Things came to a head on the morning of Monday, Oct. 4, 1915, when a group of workers, mostly of Polish descent, refused to start work. It touched off a mill-wide strike. People were getting hurt, including policemen, when Mayor James Crowley called out the National Guard to confront the strikers.
Hudson resident Marie Estey, 94, lived with her large family in the nearby Labine Block, only yards from the mills' front entrance at Pine and Ledge streets. She remembers a particularly violent day during the strike.
"I was only 5 or 6, but I remember someone, probably an older brother or sister, grabbed me and rushed me upstairs because there was shooting going on," Estey said. "There were all these women who didn't want the train to go in there (to the mill) and they were sitting and lying on the tracks. Some of them were being beaten."
Estey said she remembers the turmoil and panic that day.
"Everyone was running around," she said. "It was pretty scary, with that many children; most of them were running alone."

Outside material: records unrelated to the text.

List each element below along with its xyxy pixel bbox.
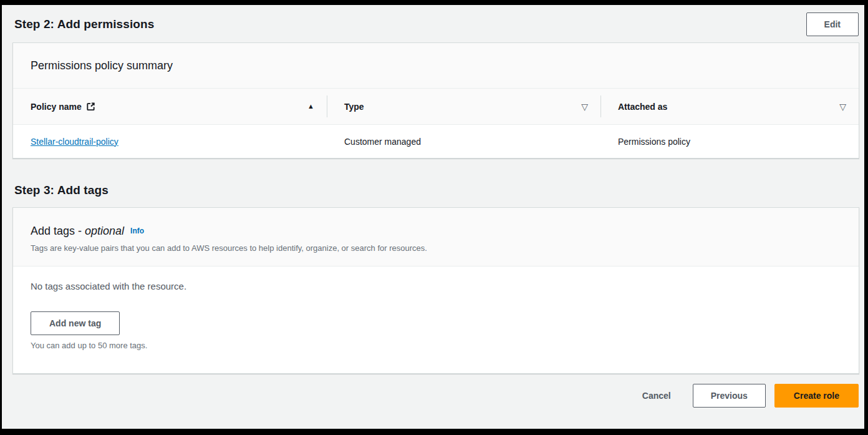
cancel-button[interactable]: Cancel xyxy=(642,391,671,401)
create-role-button[interactable]: Create role xyxy=(774,384,859,408)
add-new-tag-button[interactable]: Add new tag xyxy=(31,311,120,335)
filter-icon[interactable]: ▽ xyxy=(839,102,846,111)
policy-table-header-row: Policy name ▲ Type ▽ Attached as xyxy=(13,89,859,125)
policy-attached-as-cell: Permissions policy xyxy=(600,125,859,158)
tags-panel-body: No tags associated with the resource. Ad… xyxy=(13,266,859,373)
step2-header-row: Step 2: Add permissions Edit xyxy=(2,5,864,36)
step3-title: Step 3: Add tags xyxy=(14,183,864,197)
tags-panel-header: Add tags - optionalInfo Tags are key-val… xyxy=(13,208,859,266)
permissions-policy-summary-panel: Permissions policy summary Policy name ▲ xyxy=(12,42,859,159)
sort-ascending-icon[interactable]: ▲ xyxy=(307,103,314,110)
policy-attached-as-value: Permissions policy xyxy=(618,137,690,147)
column-header-policy-name[interactable]: Policy name ▲ xyxy=(13,89,327,124)
tags-panel-description: Tags are key-value pairs that you can ad… xyxy=(31,243,841,253)
edit-button[interactable]: Edit xyxy=(806,12,859,36)
tags-panel-title: Add tags - optionalInfo xyxy=(31,225,841,238)
info-link[interactable]: Info xyxy=(130,227,144,235)
policy-type-cell: Customer managed xyxy=(327,125,600,158)
policy-type-value: Customer managed xyxy=(344,137,421,147)
external-link-icon xyxy=(86,102,95,111)
column-header-type[interactable]: Type ▽ xyxy=(327,89,600,124)
tags-title-optional-text: optional xyxy=(85,225,124,237)
attached-as-column-label: Attached as xyxy=(618,102,667,112)
wizard-footer-actions: Cancel Previous Create role xyxy=(2,384,859,408)
permissions-panel-title: Permissions policy summary xyxy=(31,59,841,72)
policy-name-link[interactable]: Stellar-cloudtrail-policy xyxy=(31,137,118,147)
column-header-attached-as[interactable]: Attached as ▽ xyxy=(600,89,859,124)
type-column-label: Type xyxy=(344,102,364,112)
tag-limit-note: You can add up to 50 more tags. xyxy=(31,341,841,350)
tags-title-text: Add tags - xyxy=(31,225,85,237)
previous-button[interactable]: Previous xyxy=(693,384,766,408)
add-tags-panel: Add tags - optionalInfo Tags are key-val… xyxy=(12,207,859,374)
permissions-panel-header: Permissions policy summary xyxy=(13,43,859,89)
policy-name-label-text: Policy name xyxy=(31,102,82,112)
filter-icon[interactable]: ▽ xyxy=(581,102,588,111)
step2-title: Step 2: Add permissions xyxy=(14,17,154,31)
policy-table-row: Stellar-cloudtrail-policy Customer manag… xyxy=(13,125,859,158)
no-tags-message: No tags associated with the resource. xyxy=(31,281,841,291)
create-role-review-screen: Step 2: Add permissions Edit Permissions… xyxy=(0,0,868,435)
policy-name-cell: Stellar-cloudtrail-policy xyxy=(13,125,327,158)
policy-name-column-label: Policy name xyxy=(31,102,95,112)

Abbot's vision of a forever-happy workforce pleasantly going about their jobs and living in the nearby utopian community was shattered. A month after the violent strike, which claimed one life, the mill complexes opened on a limited basis, but it wasn't until April 1916 that all the strikers were rehired and the mills were again running at full capacity.
The mills, and their people from top to bottom, toughed out the Depression and then flourished in the World War II years, earning commendations from Washington for their superb production in the defense effort.
But it would be the aging mills' last hurrah. Nashua Manufacturing sold its operations to Textron after the war and just three years later, in September 1948, Nashua was hit with its very own version of "Black Monday" when Textron announced it was closing the city's mills.
There was still some life in the old buildings, though, and about a year later, several business and civic leaders, led by a young alderman named Hugh Gregg, began wooing out-of-state firms to set up shop in the mills. Their new venture was called Nashua New Hampshire Foundation.
Today, hundreds of people eat dinner, watch TV and sleep in the same building where generations of men and women before them slaved away for pennies an hour. They are residents of Clocktower Place, a two-phase apartment comple" that was built inside the old brick walls in the late 1980s.
Only the ghosts of the loud, dangerous cloth and textile machinery remain along that section of the Nashua River these days.